See also http://mycodelog.com/tag/gldrawpixels/

Be aware of the alignment as well:

width × height pixels are read from memory, starting at location data. By default, these pixels are taken from adjacent memory locations, except that after all width pixels are read, the read pointer is advanced to the next four-byte boundary. The four-byte row alignment is specified by glPixelStore with argument GL_UNPACK_ALIGNMENT, and it can be set to one, two, four, or eight bytes.

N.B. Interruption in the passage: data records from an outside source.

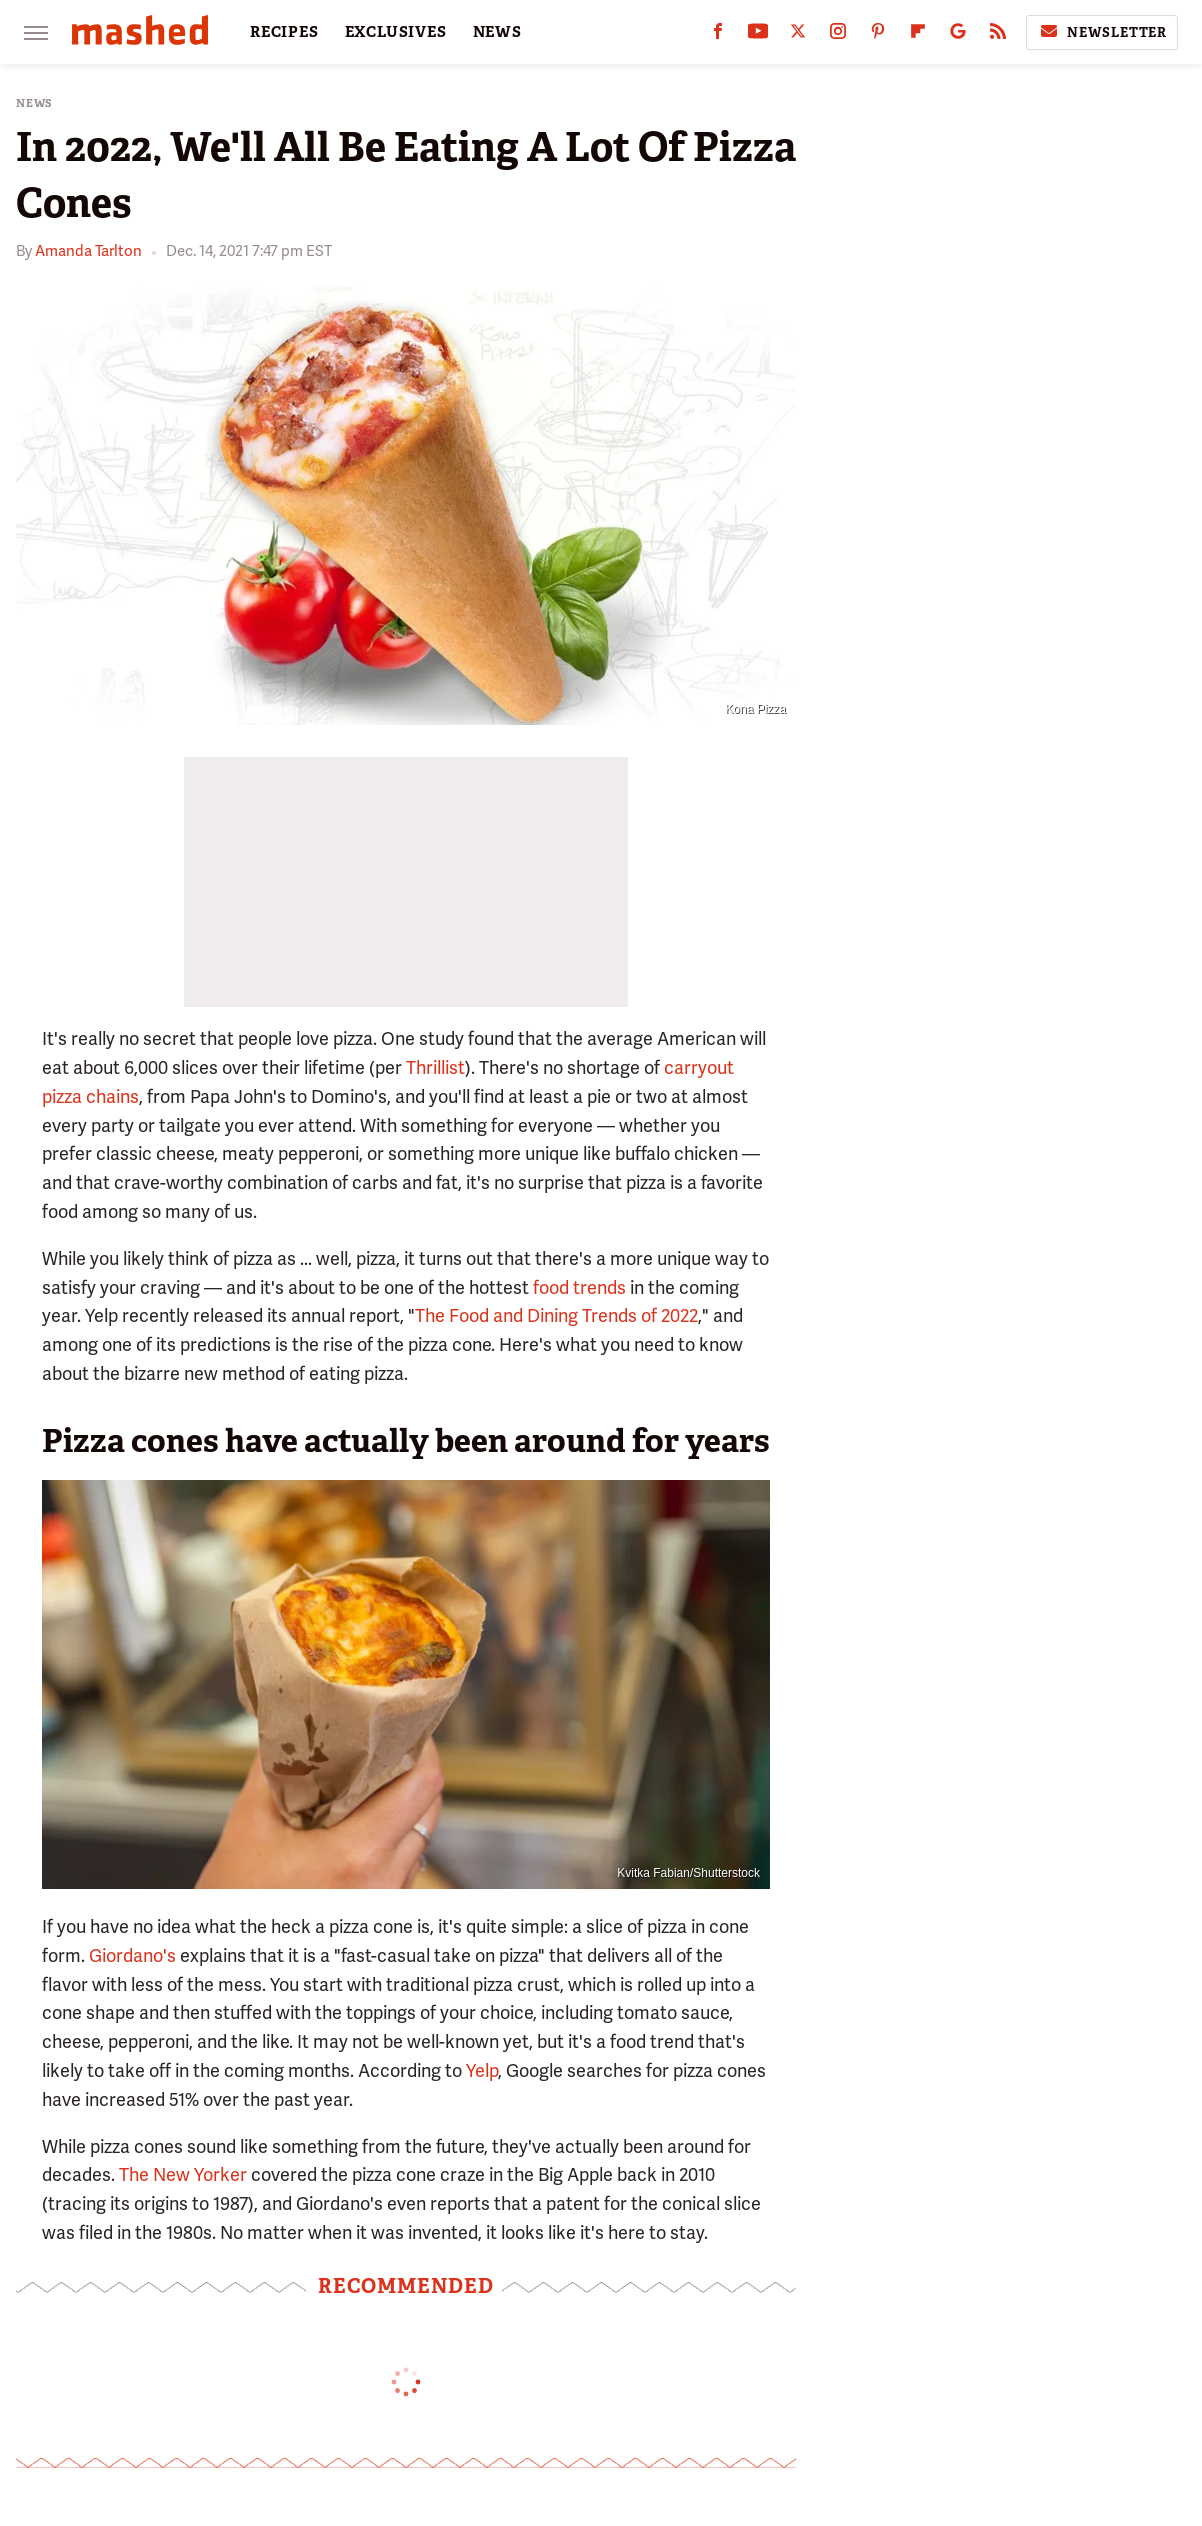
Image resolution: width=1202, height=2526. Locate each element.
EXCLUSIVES (396, 32)
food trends (579, 1287)
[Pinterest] (878, 35)
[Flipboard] (918, 35)
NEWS (497, 32)
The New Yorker (183, 2174)
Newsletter (1102, 32)
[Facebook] (718, 35)
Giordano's (132, 1955)
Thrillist (435, 1067)
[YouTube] (758, 35)
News (34, 103)
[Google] (958, 35)
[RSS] (998, 35)
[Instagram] (838, 35)
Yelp (482, 2070)
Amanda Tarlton (88, 251)
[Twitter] (798, 35)
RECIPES (284, 32)
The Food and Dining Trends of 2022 (556, 1315)
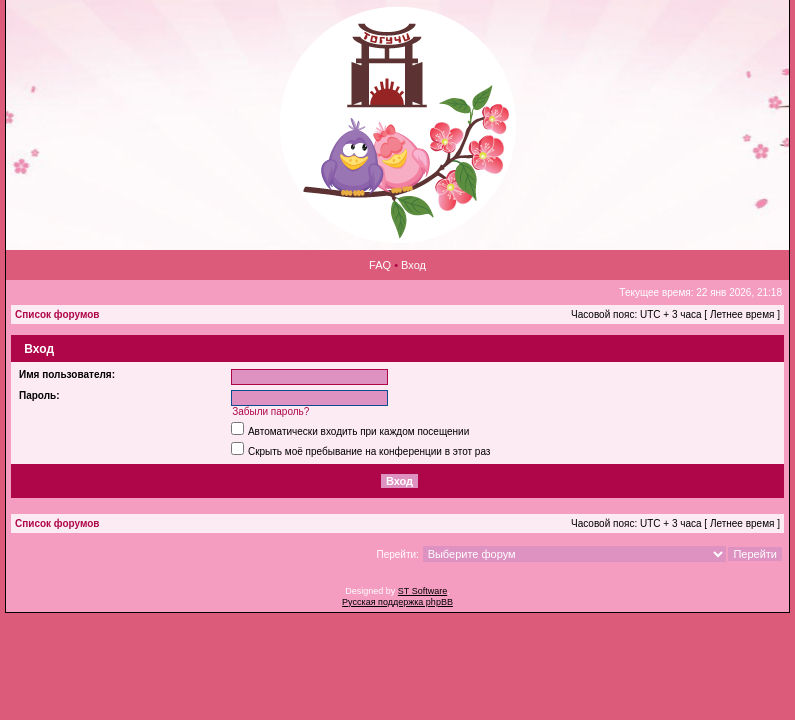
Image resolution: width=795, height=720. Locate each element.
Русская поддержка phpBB (397, 602)
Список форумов (57, 314)
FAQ (380, 265)
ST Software (422, 591)
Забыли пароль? (270, 411)
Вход (413, 265)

Source: http://www.opengl.org/sdk/docs/man2/xhtml/glDrawPixels.xml

An alternative way of declaring and filling the buffer using a single dimensional array:

unsigned window_RGBData[640 * 480 * 3]; // 640 mod 4 == 0
...
window_RGBData[3 * (y * 640 + x) + 0] = ColorYouWantAtXY(x, y).red;
window_RGBData[3 * (y * 640 + x) + 1] = ColorYouWantAtXY(x, y).green;
window_RGBData[3 * (y * 640 + x) + 2] = ColorYouWantAtXY(x, y).blue;

Note that here we exploited 640 modulo 4 == 0 and therefore had no issues with the alignment.